> Prompt: Pull each line with the string "wysokości" from the entries.

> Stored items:
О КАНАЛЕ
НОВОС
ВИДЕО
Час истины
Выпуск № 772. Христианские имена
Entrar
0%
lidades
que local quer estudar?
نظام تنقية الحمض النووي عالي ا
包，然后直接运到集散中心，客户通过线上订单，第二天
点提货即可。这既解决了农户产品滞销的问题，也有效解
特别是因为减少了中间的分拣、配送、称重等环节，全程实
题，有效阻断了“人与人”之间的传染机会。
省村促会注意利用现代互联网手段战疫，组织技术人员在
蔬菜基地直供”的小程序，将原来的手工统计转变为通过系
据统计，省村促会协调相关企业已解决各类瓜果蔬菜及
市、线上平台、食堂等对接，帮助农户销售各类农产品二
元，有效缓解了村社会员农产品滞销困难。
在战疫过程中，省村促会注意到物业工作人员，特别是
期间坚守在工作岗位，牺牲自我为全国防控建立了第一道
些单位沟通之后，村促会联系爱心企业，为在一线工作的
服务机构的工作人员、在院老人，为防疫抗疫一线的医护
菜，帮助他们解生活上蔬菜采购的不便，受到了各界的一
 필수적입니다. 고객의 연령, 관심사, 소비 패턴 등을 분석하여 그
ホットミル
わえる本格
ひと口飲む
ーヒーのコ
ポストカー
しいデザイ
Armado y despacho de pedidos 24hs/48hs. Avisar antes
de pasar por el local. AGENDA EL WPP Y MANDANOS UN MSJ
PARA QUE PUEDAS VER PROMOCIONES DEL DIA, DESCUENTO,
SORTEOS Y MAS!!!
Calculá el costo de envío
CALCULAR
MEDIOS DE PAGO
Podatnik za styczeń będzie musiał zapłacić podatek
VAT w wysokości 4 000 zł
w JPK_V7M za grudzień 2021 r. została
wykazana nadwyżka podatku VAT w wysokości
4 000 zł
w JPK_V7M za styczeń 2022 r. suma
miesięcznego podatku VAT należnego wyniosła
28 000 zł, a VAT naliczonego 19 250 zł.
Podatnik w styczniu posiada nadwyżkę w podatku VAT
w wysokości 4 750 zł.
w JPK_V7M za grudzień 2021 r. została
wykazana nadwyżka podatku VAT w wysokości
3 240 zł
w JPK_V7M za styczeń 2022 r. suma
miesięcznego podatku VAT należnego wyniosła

> Answer to the problem:
VAT w wysokości 4 000 zł
wykazana nadwyżka podatku VAT w wysokości
w wysokości 4 750 zł.
wykazana nadwyżka podatku VAT w wysokości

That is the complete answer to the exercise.